Dear Class of 1971,
This is the year of La Grande High School’s 30th class reunion. To date, I have not received an invitation to any of the reunions. I will chalk this up to the fact that I moved a lot after college. I think I was Kansas City during the 10th year and Los Angeles the 20th. I’m living in Portland now and would have like to have come to our thirtieth. But since I won’t be there I thought I’d fill you in on my life.
It won’t surprise most of you that I grew up to be a preacher. I was obnoxiously religious during high school. I had actually started preaching while I was in junior high. I went to graduate school and received a Masters of Divinity. I was ordained by the Church of the Nazarene. I worked in a variety of small churches. Eventually I wandered over into the Methodist camp and was a United Methodist pastor for four and a half years. People often ask me what the difference between a Nazarene and Untied Methodist is … a United Methodist is a Nazarene who can read.
I know that a common reunion game is to put a yearbook photo next to a current photo. I don’t think there is much resemblance by now. I look a lot like my father, Homer. I am short, fat and bald. I wear a beard that is getting more salt than pepper these days. I am a bad dresser.

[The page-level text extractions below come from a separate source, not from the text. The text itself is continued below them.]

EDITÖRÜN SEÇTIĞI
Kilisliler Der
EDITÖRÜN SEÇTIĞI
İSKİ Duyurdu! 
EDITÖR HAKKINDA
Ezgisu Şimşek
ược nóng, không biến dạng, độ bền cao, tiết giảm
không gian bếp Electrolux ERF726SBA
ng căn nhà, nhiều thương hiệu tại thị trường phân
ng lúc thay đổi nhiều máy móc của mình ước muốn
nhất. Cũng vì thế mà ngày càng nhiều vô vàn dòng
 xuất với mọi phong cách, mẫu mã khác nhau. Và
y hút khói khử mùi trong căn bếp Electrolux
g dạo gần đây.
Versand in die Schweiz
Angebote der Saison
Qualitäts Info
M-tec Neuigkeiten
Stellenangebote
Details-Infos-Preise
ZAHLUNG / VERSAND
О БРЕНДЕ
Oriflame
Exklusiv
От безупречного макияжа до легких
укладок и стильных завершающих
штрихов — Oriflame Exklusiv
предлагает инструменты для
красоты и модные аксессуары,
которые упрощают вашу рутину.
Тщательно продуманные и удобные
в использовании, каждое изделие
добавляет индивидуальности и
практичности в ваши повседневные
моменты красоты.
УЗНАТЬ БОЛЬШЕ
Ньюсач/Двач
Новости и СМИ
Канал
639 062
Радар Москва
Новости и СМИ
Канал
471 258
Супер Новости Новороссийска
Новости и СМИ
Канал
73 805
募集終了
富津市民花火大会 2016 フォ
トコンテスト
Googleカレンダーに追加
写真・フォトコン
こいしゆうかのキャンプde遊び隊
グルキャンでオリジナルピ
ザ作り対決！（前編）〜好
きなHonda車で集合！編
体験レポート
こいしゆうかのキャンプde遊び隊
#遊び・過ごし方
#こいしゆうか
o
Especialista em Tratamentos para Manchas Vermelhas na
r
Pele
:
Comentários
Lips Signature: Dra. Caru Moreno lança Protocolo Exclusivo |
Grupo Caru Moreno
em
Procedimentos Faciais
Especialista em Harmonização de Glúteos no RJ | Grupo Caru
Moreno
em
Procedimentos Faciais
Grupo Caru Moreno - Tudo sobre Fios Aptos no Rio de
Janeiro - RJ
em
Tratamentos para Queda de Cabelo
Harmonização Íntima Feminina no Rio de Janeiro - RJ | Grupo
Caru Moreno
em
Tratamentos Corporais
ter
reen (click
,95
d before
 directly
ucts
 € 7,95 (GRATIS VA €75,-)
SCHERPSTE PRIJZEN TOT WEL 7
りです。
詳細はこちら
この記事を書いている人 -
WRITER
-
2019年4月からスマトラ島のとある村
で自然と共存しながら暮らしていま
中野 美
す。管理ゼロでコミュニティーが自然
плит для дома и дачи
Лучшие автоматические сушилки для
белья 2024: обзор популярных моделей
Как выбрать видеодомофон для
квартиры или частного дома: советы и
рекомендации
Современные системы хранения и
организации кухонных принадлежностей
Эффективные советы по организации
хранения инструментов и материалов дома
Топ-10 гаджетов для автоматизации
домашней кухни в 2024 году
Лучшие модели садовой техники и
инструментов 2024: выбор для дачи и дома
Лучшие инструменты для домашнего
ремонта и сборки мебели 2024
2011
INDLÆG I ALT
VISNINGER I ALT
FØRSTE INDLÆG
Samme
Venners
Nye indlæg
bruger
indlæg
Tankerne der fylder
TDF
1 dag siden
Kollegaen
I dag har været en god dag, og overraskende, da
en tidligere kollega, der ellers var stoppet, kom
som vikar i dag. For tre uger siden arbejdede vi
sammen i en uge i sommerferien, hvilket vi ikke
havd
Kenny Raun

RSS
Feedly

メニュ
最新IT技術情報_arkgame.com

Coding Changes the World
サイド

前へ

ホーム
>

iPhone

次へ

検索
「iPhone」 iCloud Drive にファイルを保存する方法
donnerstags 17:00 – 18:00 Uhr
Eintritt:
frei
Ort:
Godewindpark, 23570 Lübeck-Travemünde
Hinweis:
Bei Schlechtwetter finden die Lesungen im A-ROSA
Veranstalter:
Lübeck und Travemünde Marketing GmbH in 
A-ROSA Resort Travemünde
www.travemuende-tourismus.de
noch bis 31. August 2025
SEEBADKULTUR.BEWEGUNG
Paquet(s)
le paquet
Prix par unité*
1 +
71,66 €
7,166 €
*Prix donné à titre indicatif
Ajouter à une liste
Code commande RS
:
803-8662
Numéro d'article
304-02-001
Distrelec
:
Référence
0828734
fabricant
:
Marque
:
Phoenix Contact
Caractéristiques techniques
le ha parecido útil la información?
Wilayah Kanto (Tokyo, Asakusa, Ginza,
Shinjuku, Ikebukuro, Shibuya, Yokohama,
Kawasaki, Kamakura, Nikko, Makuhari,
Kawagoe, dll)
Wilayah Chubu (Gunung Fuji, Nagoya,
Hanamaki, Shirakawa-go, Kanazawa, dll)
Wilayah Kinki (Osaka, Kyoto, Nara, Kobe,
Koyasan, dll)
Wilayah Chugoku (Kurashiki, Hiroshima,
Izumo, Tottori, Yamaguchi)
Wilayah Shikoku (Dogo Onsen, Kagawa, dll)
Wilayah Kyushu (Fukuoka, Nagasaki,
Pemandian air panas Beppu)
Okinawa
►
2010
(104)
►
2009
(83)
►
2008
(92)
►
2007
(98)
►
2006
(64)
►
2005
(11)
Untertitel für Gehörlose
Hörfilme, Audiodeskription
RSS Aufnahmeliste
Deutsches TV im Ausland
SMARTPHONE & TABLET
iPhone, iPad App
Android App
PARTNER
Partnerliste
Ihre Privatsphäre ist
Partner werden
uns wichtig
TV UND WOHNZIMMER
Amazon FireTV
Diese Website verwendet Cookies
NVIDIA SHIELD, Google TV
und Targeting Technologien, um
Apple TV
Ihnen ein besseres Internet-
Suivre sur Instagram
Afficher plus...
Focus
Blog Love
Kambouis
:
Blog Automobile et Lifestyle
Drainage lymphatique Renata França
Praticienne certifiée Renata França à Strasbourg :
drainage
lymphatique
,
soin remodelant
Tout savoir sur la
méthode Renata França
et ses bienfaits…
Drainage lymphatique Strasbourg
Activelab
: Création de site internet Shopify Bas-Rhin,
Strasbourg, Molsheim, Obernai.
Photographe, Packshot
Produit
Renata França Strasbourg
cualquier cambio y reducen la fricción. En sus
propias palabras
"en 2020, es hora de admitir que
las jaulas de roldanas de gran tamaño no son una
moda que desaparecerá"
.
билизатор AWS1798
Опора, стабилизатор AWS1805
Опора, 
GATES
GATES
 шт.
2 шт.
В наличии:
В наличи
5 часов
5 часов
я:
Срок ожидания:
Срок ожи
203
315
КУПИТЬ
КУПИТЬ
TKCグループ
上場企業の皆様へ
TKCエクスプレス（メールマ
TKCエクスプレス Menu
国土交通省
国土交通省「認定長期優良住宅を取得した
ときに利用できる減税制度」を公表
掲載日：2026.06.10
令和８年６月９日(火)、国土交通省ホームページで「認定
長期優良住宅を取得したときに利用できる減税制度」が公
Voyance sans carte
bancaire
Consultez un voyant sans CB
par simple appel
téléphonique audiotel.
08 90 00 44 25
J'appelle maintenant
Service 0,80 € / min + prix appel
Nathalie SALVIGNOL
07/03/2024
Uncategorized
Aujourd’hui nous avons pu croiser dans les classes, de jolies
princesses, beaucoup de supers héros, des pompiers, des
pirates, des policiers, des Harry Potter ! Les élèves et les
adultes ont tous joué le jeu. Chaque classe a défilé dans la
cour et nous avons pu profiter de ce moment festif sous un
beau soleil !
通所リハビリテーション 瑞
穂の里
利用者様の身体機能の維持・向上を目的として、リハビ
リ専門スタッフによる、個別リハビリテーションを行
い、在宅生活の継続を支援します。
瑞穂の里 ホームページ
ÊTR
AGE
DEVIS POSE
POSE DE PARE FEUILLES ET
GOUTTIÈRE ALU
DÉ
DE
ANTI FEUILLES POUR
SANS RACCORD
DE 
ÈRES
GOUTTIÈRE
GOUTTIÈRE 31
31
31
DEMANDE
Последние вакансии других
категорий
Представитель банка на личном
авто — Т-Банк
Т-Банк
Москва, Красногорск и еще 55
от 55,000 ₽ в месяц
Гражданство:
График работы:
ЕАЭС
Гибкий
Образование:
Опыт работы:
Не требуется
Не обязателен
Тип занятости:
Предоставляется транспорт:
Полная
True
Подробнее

I am assuming that most of you are married now and that some of you have been married a few times since 1971. There are probably even a few grandpas and grandmas in our class by now. I never married. I came close in 1976. But I knew I was gay and that I would do a disservice to both of us. Yeah, I knew was gay from my earliest memory. By the fourth grade (Go! Riveria River Rats!) I knew the word for it by research at our small downtown library. By high school I told my pastor but he said it was just a phase and I would grow out of it. Because of my religious upbringing I simply submerged my sexual orientation. I didn’t date in high school and didn’t go to the proms on “religious grounds.” Because of my physical disabilities I didn’t take gym. When I was a junior I contemplated suicide. It was not a serious thought, probably more of a sad melancholy that no one could ever understand me in this little town.
I am 48 and out now. When I came out there was not a place for me in the United Methodist Church and the Nazarenes have officially removed my ordination. I occasionally attend a local gay church but really love having Sundays off. I don’t have a partner or a boyfriend. I do date some now. The funniest thing about being out in Portland is meeting gay men who grew up in La Grande. I haven’t met anyone from the class of ‘71, but there was a guy a few years ahead of me and a guy a few years after me. If there were anyone in the class of ‘71 I would love to hear from you. But more importantly, if you are reading this and are gay and in high school now … it is not a phase and you are not alone. Coming out in a small town like La Grande is probably not an option, but you can at least come out to yourself.
Well, I’m sorry I won’t be at the reunion. I’m dying of curiosity about so many of you … Dennis, remember the camping trip to the coast? Molly do you still play French horn? Mike, did you become a songwriter? And there are a couple of teachers I wanted to thank: Mrs. Sunderman, taking your speech class really helped me … Mrs. Wright, I loved creative writing and thanks for letting me talk you into putting our chairs in a circle and for sponsoring Seminar. Is Mrs. Faulkner still living? I was in every choir you ever directed, Betty … oh, except Girls’ Choir!
Life probably has not turned out the way any of us predicted. It never does. I would love hearing from you to see if any of us even got close to what we thought might become.
Blue! White! Fight! Fight! Go Tigers!